Vor Folgeerkrankungen schützen

Eine Hypertonie ist deshalb so gefährlich, weil der hohe Druck die Gefäße schädigt und das Herz stark belastet. Die Gefäße am Herzen, im Gehirn und an den Nieren reagieren besonders empfindlich, wenn man ihnen zu viel Druck macht. Die Blutgefäße können verkalken, verstopfen oder platzen. Doch die Arterienverkalkung kann nicht nur innere Organe, sondern auch die Durchblutung in den Beinen oder in der Netzhaut des Auges beeinträchtigen.
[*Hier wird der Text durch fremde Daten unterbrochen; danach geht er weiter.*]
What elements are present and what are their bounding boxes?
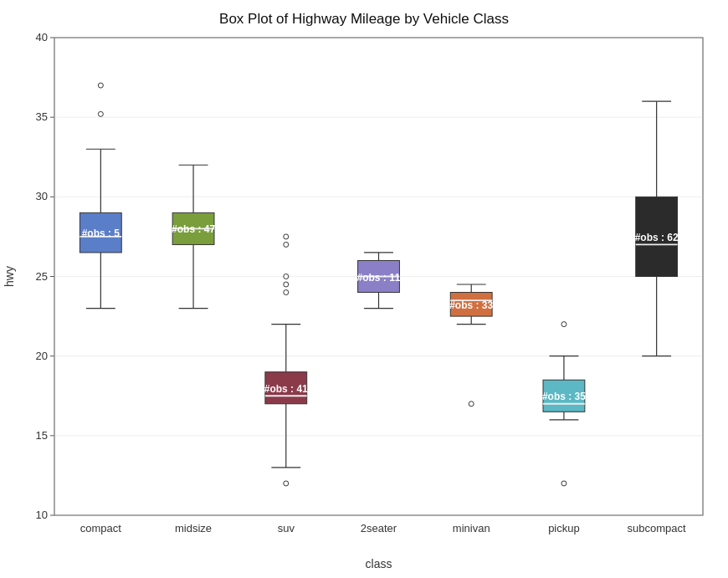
svg-text:pickup: pickup [548,522,580,535]
chart-container: 10152025303540hwycompactmidsizesuv2seate… [0,0,728,578]
svg-text:#obs : 33: #obs : 33 [449,299,493,311]
svg-text:40: 40 [36,31,48,43]
svg-text:minivan: minivan [453,522,490,535]
svg-text:#obs : 41: #obs : 41 [264,383,308,395]
svg-text:#obs : 47: #obs : 47 [172,223,215,235]
box-plot-chart: 10152025303540hwycompactmidsizesuv2seate… [0,0,728,578]
svg-text:20: 20 [36,350,48,362]
svg-text:midsize: midsize [175,522,212,535]
svg-text:#obs : 62: #obs : 62 [635,232,679,243]
svg-text:suv: suv [278,522,295,535]
svg-text:10: 10 [36,509,48,521]
svg-text:Box Plot of Highway Mileage by: Box Plot of Highway Mileage by Vehicle C… [219,11,509,27]
svg-text:class: class [366,557,392,570]
svg-text:compact: compact [80,522,122,535]
svg-text:#obs : 5: #obs : 5 [82,228,120,239]
svg-text:#obs : 35: #obs : 35 [542,391,586,402]
svg-text:2seater: 2seater [361,522,397,535]
svg-text:subcompact: subcompact [628,522,686,535]
svg-text:25: 25 [36,270,48,283]
svg-text:hwy: hwy [3,266,16,287]
svg-text:#obs : 11: #obs : 11 [356,272,400,284]
svg-text:35: 35 [36,110,48,123]
svg-text:30: 30 [36,190,48,202]
svg-text:15: 15 [36,429,48,442]
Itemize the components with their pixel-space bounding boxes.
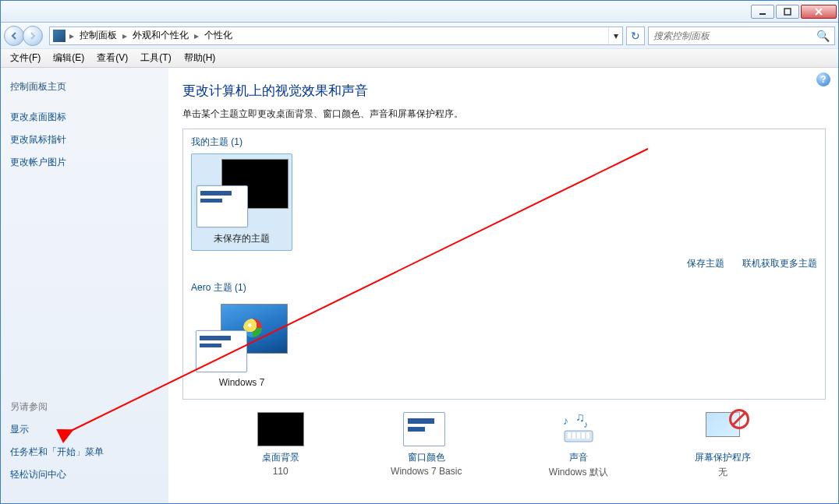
- sidebar-home[interactable]: 控制面板主页: [10, 80, 159, 93]
- search-input[interactable]: [653, 30, 816, 41]
- menu-edit[interactable]: 编辑(E): [47, 51, 90, 65]
- menu-view[interactable]: 查看(V): [90, 51, 134, 65]
- svg-rect-1: [784, 9, 791, 15]
- theme-window-thumb: [196, 185, 248, 227]
- close-button[interactable]: [801, 5, 837, 19]
- svg-rect-11: [582, 432, 585, 439]
- theme-window-thumb: [196, 330, 247, 372]
- forward-button[interactable]: [23, 26, 43, 46]
- window-color-value: Windows 7 Basic: [391, 466, 462, 477]
- aero-themes-label: Aero 主题 (1): [191, 281, 817, 294]
- sounds-icon: ♪♫♪: [555, 412, 602, 446]
- screensaver-button[interactable]: 屏幕保护程序 无: [695, 412, 751, 479]
- screensaver-value: 无: [695, 466, 751, 479]
- search-icon: 🔍: [816, 30, 830, 42]
- maximize-button[interactable]: [776, 5, 799, 19]
- breadcrumb-seg-control-panel[interactable]: 控制面板: [75, 29, 122, 42]
- breadcrumb-seg-personalization[interactable]: 个性化: [200, 29, 237, 42]
- navbar: ▸ 控制面板 ▸ 外观和个性化 ▸ 个性化 ▾ ↻ 🔍: [1, 23, 838, 49]
- back-button[interactable]: [4, 26, 24, 46]
- desktop-background-icon: [257, 412, 304, 446]
- sidebar-link-account-picture[interactable]: 更改帐户图片: [10, 156, 159, 169]
- my-themes-label: 我的主题 (1): [191, 136, 817, 149]
- breadcrumb-seg-appearance[interactable]: 外观和个性化: [128, 29, 193, 42]
- breadcrumb[interactable]: ▸ 控制面板 ▸ 外观和个性化 ▸ 个性化 ▾: [49, 26, 623, 45]
- themes-list: 我的主题 (1) 未保存的主题 保存主题 联机获取更多主题 Aero 主题 (1…: [182, 129, 826, 400]
- sidebar-link-display[interactable]: 显示: [10, 423, 159, 436]
- sidebar-link-mouse-pointers[interactable]: 更改鼠标指针: [10, 133, 159, 146]
- sidebar-link-ease-of-access[interactable]: 轻松访问中心: [10, 468, 159, 481]
- desktop-background-value: 110: [257, 466, 304, 477]
- menu-help[interactable]: 帮助(H): [178, 51, 222, 65]
- main-content: ? 更改计算机上的视觉效果和声音 单击某个主题立即更改桌面背景、窗口颜色、声音和…: [168, 68, 838, 503]
- sounds-button[interactable]: ♪♫♪ 声音 Windows 默认: [549, 412, 608, 479]
- desktop-background-button[interactable]: 桌面背景 110: [257, 412, 304, 479]
- theme-components-row: 桌面背景 110 窗口颜色 Windows 7 Basic ♪♫♪ 声音 Win…: [182, 412, 826, 479]
- svg-text:♪: ♪: [563, 414, 568, 427]
- screensaver-icon: [699, 412, 746, 446]
- sidebar-link-taskbar-start[interactable]: 任务栏和「开始」菜单: [10, 446, 159, 459]
- theme-windows7[interactable]: Windows 7: [191, 299, 292, 393]
- refresh-button[interactable]: ↻: [626, 26, 645, 45]
- svg-rect-12: [586, 432, 589, 439]
- menubar: 文件(F) 编辑(E) 查看(V) 工具(T) 帮助(H): [1, 49, 838, 68]
- sounds-label: 声音: [549, 451, 608, 464]
- theme-unsaved[interactable]: 未保存的主题: [191, 153, 292, 251]
- svg-rect-8: [568, 432, 571, 439]
- svg-rect-10: [577, 432, 580, 439]
- desktop-background-label: 桌面背景: [257, 451, 304, 464]
- save-theme-link[interactable]: 保存主题: [687, 258, 724, 269]
- sidebar-link-desktop-icons[interactable]: 更改桌面图标: [10, 111, 159, 124]
- search-box[interactable]: 🔍: [648, 26, 835, 45]
- breadcrumb-dropdown[interactable]: ▾: [608, 27, 622, 44]
- menu-tools[interactable]: 工具(T): [134, 51, 177, 65]
- svg-rect-9: [572, 432, 575, 439]
- get-more-themes-link[interactable]: 联机获取更多主题: [742, 258, 817, 269]
- svg-text:♪: ♪: [583, 419, 588, 430]
- breadcrumb-icon: [53, 30, 65, 42]
- theme-name: 未保存的主题: [196, 232, 287, 245]
- help-button[interactable]: ?: [816, 72, 830, 86]
- sidebar: 控制面板主页 更改桌面图标 更改鼠标指针 更改帐户图片 另请参阅 显示 任务栏和…: [1, 68, 168, 503]
- sidebar-seealso-label: 另请参阅: [10, 400, 159, 414]
- page-subtitle: 单击某个主题立即更改桌面背景、窗口颜色、声音和屏幕保护程序。: [182, 107, 826, 121]
- menu-file[interactable]: 文件(F): [4, 51, 47, 65]
- screensaver-label: 屏幕保护程序: [695, 451, 751, 464]
- sounds-value: Windows 默认: [549, 466, 608, 479]
- titlebar: [1, 1, 838, 23]
- page-title: 更改计算机上的视觉效果和声音: [182, 82, 826, 100]
- window-color-label: 窗口颜色: [391, 451, 462, 464]
- window-color-button[interactable]: 窗口颜色 Windows 7 Basic: [391, 412, 462, 479]
- theme-name: Windows 7: [196, 377, 288, 388]
- window-color-icon: [403, 412, 445, 446]
- minimize-button[interactable]: [751, 5, 774, 19]
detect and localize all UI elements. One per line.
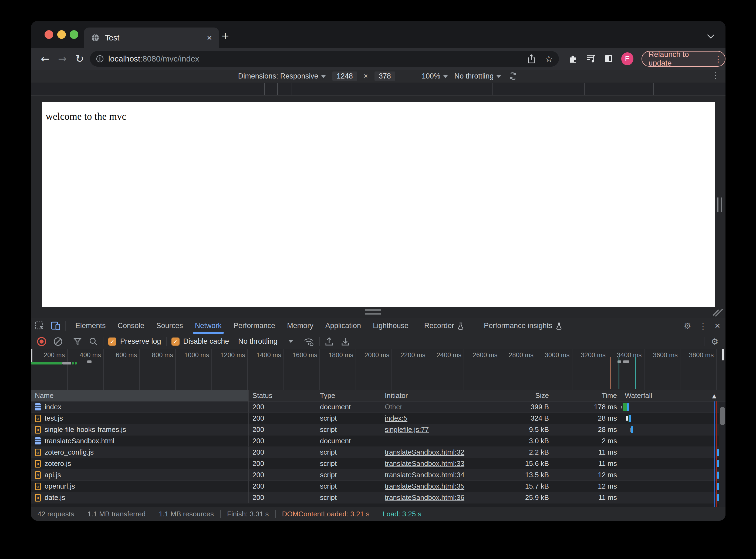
tab-memory[interactable]: Memory [281, 318, 319, 334]
table-row[interactable]: ‹›openurl.js200scripttranslateSandbox.ht… [31, 481, 726, 492]
cell-time: 2 ms [553, 435, 621, 447]
cell-waterfall [621, 458, 719, 469]
side-panel-icon[interactable] [604, 54, 613, 63]
column-header-waterfall[interactable]: Waterfall▲ [621, 390, 719, 401]
rotate-viewport-icon[interactable] [507, 71, 518, 82]
tab-performance-insights[interactable]: Performance insights [478, 318, 568, 334]
bookmark-star-icon[interactable]: ☆ [545, 53, 553, 64]
address-bar[interactable]: localhost:8080/mvc/index ☆ [90, 51, 559, 67]
table-row[interactable]: ‹›single-file-hooks-frames.js200scriptsi… [31, 424, 726, 435]
column-header-status[interactable]: Status [249, 390, 316, 401]
device-toolbar-toggle-icon[interactable] [50, 321, 61, 331]
disable-cache-checkbox[interactable]: ✓ [171, 337, 179, 345]
column-header-name[interactable]: Name [31, 390, 249, 401]
device-throttling-dropdown[interactable]: No throttling [454, 72, 501, 81]
extensions-puzzle-icon[interactable] [568, 54, 578, 64]
device-toolbar-menu-dots-icon[interactable]: ⋮ [711, 71, 719, 80]
table-row[interactable]: ‹›zotero.js200scripttranslateSandbox.htm… [31, 458, 726, 469]
scrollbar-thumb[interactable] [720, 407, 725, 425]
initiator-link[interactable]: translateSandbox.html:35 [385, 482, 465, 490]
network-conditions-icon[interactable] [303, 337, 314, 346]
traffic-light-close[interactable] [45, 30, 53, 39]
media-playlist-icon[interactable] [586, 54, 596, 63]
reload-button[interactable]: ↻ [71, 53, 88, 65]
table-row[interactable]: ‹›api.js200scripttranslateSandbox.html:3… [31, 469, 726, 481]
traffic-light-zoom[interactable] [70, 30, 78, 39]
waterfall-bar [717, 472, 719, 478]
cell-name: ‹›zotero_config.js [31, 447, 249, 458]
browser-menu-dots-icon[interactable]: ⋮ [714, 54, 722, 64]
url-text[interactable]: localhost:8080/mvc/index [108, 54, 199, 63]
column-header-time[interactable]: Time [553, 390, 621, 401]
traffic-light-minimize[interactable] [57, 30, 66, 39]
cell-waterfall [621, 492, 719, 503]
cell-initiator: translateSandbox.html:35 [381, 481, 489, 492]
network-overview-timeline[interactable]: 200 ms400 ms600 ms800 ms1000 ms1200 ms14… [31, 349, 726, 390]
disable-cache-label[interactable]: Disable cache [183, 337, 229, 345]
tab-console[interactable]: Console [112, 318, 150, 334]
filter-funnel-icon[interactable] [73, 337, 82, 345]
column-header-size[interactable]: Size [489, 390, 553, 401]
tab-network[interactable]: Network [189, 318, 228, 334]
network-settings-gear-icon[interactable]: ⚙ [711, 337, 718, 346]
tab-recorder[interactable]: Recorder [418, 318, 470, 334]
site-info-icon[interactable] [96, 55, 104, 63]
search-icon[interactable] [89, 337, 98, 346]
preserve-log-checkbox[interactable]: ✓ [108, 337, 116, 345]
relaunch-to-update-button[interactable]: Relaunch to update ⋮ [642, 51, 726, 67]
zoom-dropdown[interactable]: 100% [422, 72, 448, 81]
tab-sources[interactable]: Sources [150, 318, 189, 334]
dimensions-dropdown[interactable]: Dimensions: Responsive [238, 72, 326, 81]
tab-search-chevron-icon[interactable] [707, 31, 714, 39]
forward-button[interactable]: → [54, 53, 71, 65]
share-icon[interactable] [527, 54, 536, 64]
column-header-type[interactable]: Type [316, 390, 381, 401]
summary-item: 1.1 MB transferred [81, 510, 152, 518]
tab-elements[interactable]: Elements [69, 318, 112, 334]
overview-scrollbar[interactable] [722, 349, 724, 360]
devtools-menu-dots-icon[interactable]: ⋮ [699, 321, 707, 331]
initiator-link[interactable]: translateSandbox.html:33 [385, 460, 465, 468]
record-network-log-icon[interactable] [37, 336, 47, 347]
page-viewport[interactable]: welcome to the mvc [42, 102, 715, 307]
column-header-initiator[interactable]: Initiator [381, 390, 489, 401]
back-button[interactable]: ← [37, 53, 54, 65]
waterfall-bar [631, 426, 633, 433]
table-row[interactable]: ‹›zotero_config.js200scripttranslateSand… [31, 447, 726, 458]
table-row[interactable]: index200documentOther399 B178 ms [31, 401, 726, 413]
profile-avatar[interactable]: E [621, 52, 633, 65]
initiator-link[interactable]: translateSandbox.html:36 [385, 493, 465, 502]
tab-label: Network [195, 321, 222, 330]
network-throttling-dropdown[interactable]: No throttling [238, 337, 278, 345]
cell-name: translateSandbox.html [31, 435, 249, 447]
import-har-icon[interactable] [325, 337, 334, 346]
viewport-resize-handle-right[interactable] [717, 198, 722, 212]
chevron-down-icon[interactable] [288, 340, 293, 343]
viewport-resize-handle-bottom[interactable] [365, 309, 381, 317]
table-row[interactable]: ‹›date.js200scripttranslateSandbox.html:… [31, 492, 726, 504]
table-row[interactable]: ‹›test.js200scriptindex:5324 B28 ms [31, 413, 726, 424]
cell-name: ‹›test.js [31, 413, 249, 424]
initiator-link[interactable]: translateSandbox.html:34 [385, 471, 465, 479]
initiator-link[interactable]: translateSandbox.html:32 [385, 448, 465, 456]
inspect-element-icon[interactable] [35, 321, 45, 331]
tab-close-icon[interactable]: × [207, 33, 212, 43]
export-har-icon[interactable] [341, 337, 350, 346]
tab-performance[interactable]: Performance [228, 318, 281, 334]
viewport-width-input[interactable]: 1248 [332, 71, 357, 81]
tab-application[interactable]: Application [319, 318, 367, 334]
preserve-log-label[interactable]: Preserve log [120, 337, 161, 345]
network-request-list: index200documentOther399 B178 ms‹›test.j… [31, 401, 726, 507]
cell-waterfall [621, 424, 719, 435]
devtools-close-icon[interactable]: × [715, 320, 720, 331]
clear-network-log-icon[interactable] [53, 337, 63, 346]
table-row[interactable]: translateSandbox.html200document3.0 kB2 … [31, 435, 726, 447]
tab-lighthouse[interactable]: Lighthouse [367, 318, 414, 334]
new-tab-button[interactable]: + [222, 29, 229, 43]
initiator-link[interactable]: singlefile.js:77 [385, 425, 429, 434]
request-name: date.js [45, 493, 65, 502]
devtools-settings-gear-icon[interactable]: ⚙ [684, 321, 691, 331]
browser-tab[interactable]: Test × [84, 27, 219, 48]
viewport-height-input[interactable]: 378 [374, 71, 395, 81]
initiator-link[interactable]: index:5 [385, 414, 407, 423]
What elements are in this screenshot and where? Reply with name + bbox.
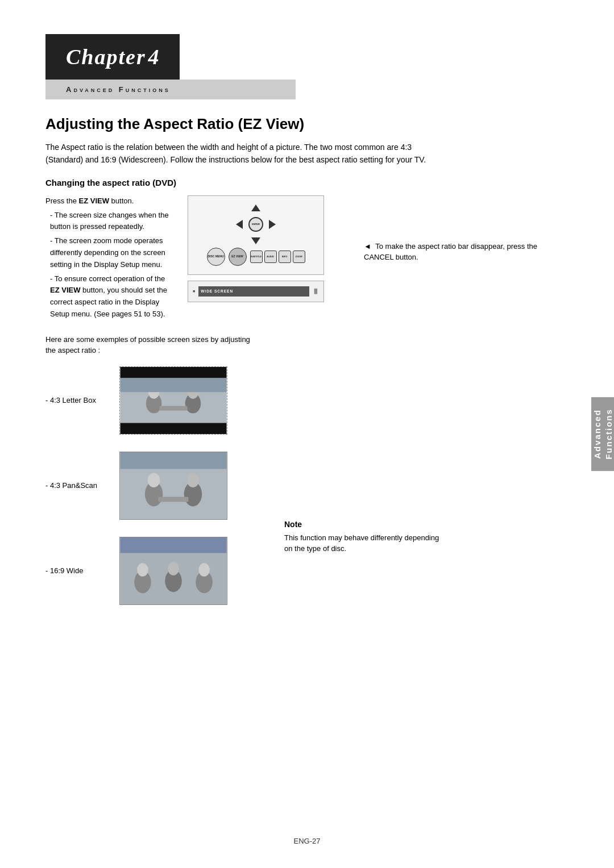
svg-rect-1	[121, 367, 227, 378]
letterbox-label: - 4:3 Letter Box	[45, 396, 108, 404]
aspect-item-wide: - 16:9 Wide	[45, 537, 262, 605]
wide-image	[119, 537, 227, 605]
section-title: Adjusting the Aspect Ratio (EZ View)	[45, 115, 569, 133]
panscan-image	[119, 452, 227, 520]
svg-rect-11	[121, 452, 227, 469]
chapter-title-box: Chapter 4	[45, 34, 180, 80]
svg-point-20	[137, 563, 148, 577]
d-pad-center: ENTER	[248, 217, 263, 232]
aspect-item-letterbox: - 4:3 Letter Box	[45, 366, 262, 435]
wide-screen-bar: ■ WIDE SCREEN ▐▌	[188, 281, 324, 302]
wide-svg	[120, 537, 227, 604]
svg-point-22	[168, 562, 179, 575]
panscan-svg	[120, 452, 227, 519]
remote-images: ENTER DISC MENU EZ VIEW SUBTITLE	[188, 195, 335, 323]
right-tab: Advanced Functions	[591, 397, 614, 471]
cancel-arrow-icon: ◄	[364, 241, 371, 252]
chapter-header: Chapter 4 Advanced Functions	[45, 34, 569, 99]
svg-point-24	[198, 563, 210, 577]
subsection-title: Changing the aspect ratio (DVD)	[45, 178, 569, 187]
bottom-section: - 4:3 Letter Box	[45, 366, 569, 622]
aspect-examples: - 4:3 Letter Box	[45, 366, 262, 622]
small-buttons: SUBTITLE AUDIO INFO ZOOM	[250, 251, 305, 263]
cancel-note-text: To make the aspect ratio bar disappear, …	[364, 242, 537, 262]
right-tab-text: Advanced Functions	[592, 408, 614, 460]
chapter-word: Chapter	[66, 45, 146, 69]
bullet-2: The screen zoom mode operates differentl…	[50, 235, 171, 270]
ws-bar-inner: WIDE SCREEN	[198, 286, 309, 297]
d-pad: ENTER	[236, 205, 276, 244]
page-container: Chapter 4 Advanced Functions Adjusting t…	[0, 0, 614, 868]
note-section: Note This function may behave differentl…	[284, 366, 443, 622]
svg-rect-2	[121, 423, 227, 434]
svg-point-13	[148, 473, 160, 487]
page-number: ENG-27	[294, 837, 321, 845]
remote-button-row: DISC MENU EZ VIEW SUBTITLE AUDIO INFO	[207, 248, 305, 266]
aspect-item-panscan: - 4:3 Pan&Scan	[45, 452, 262, 520]
examples-intro: Here are some exemples of possible scree…	[45, 334, 569, 356]
note-text: This function may behave differently dep…	[284, 532, 443, 554]
svg-rect-8	[159, 406, 187, 411]
note-title: Note	[284, 520, 443, 529]
dvd-section: Press the EZ VIEW button. The screen siz…	[45, 195, 569, 323]
panscan-label: - 4:3 Pan&Scan	[45, 481, 108, 490]
svg-point-15	[187, 473, 200, 487]
ez-view-btn: EZ VIEW	[229, 248, 247, 266]
remote-illustration: ENTER DISC MENU EZ VIEW SUBTITLE	[188, 195, 324, 275]
zoom-btn: ZOOM	[293, 251, 305, 263]
bullet-3: To ensure correct operation of the EZ VI…	[50, 273, 171, 320]
d-pad-right-arrow	[269, 220, 276, 229]
svg-rect-16	[158, 496, 188, 502]
chapter-subtitle: Advanced Functions	[45, 80, 296, 99]
svg-rect-18	[121, 537, 227, 553]
wide-label: - 16:9 Wide	[45, 566, 108, 575]
d-pad-left-arrow	[236, 220, 243, 229]
info-btn: INFO	[279, 251, 291, 263]
d-pad-up-arrow	[251, 205, 260, 211]
instruction-line1: Press the EZ VIEW button.	[45, 195, 171, 207]
audio-btn: AUDIO	[264, 251, 277, 263]
d-pad-down-arrow	[251, 237, 260, 244]
subtitle-btn: SUBTITLE	[250, 251, 263, 263]
dvd-instructions: Press the EZ VIEW button. The screen siz…	[45, 195, 171, 323]
disc-menu-btn: DISC MENU	[207, 248, 225, 266]
letterbox-svg	[120, 367, 227, 434]
note-box: Note This function may behave differentl…	[284, 520, 443, 554]
cancel-note: ◄ To make the aspect ratio bar disappear…	[352, 241, 569, 323]
bullet-1: The screen size changes when the button …	[50, 210, 171, 233]
svg-rect-9	[121, 378, 227, 392]
letterbox-image	[119, 366, 227, 435]
intro-text: The Aspect ratio is the relation between…	[45, 141, 443, 166]
chapter-number: 4	[148, 45, 159, 69]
Zudem schädigt der Blutdruck direkt das Herz, es kann sich eine Herzschwäche oder Vorhofflimmern entwickeln. So können Blutdruckmedikamente nicht nur vor Herzinfarkt oder Schlaganfall, sondern auch noch vor vielen anderen Folgeerkrankungen schützen.

Für eine große Zahl der Basismedikamente liegen gute Belege vor, dass sie vor all diesen Folgeerkrankungen schützen. Studien zeigen, dass das Risiko um ungefähr 20 bis 30 Prozent des ursprünglichen Wertes sinkt.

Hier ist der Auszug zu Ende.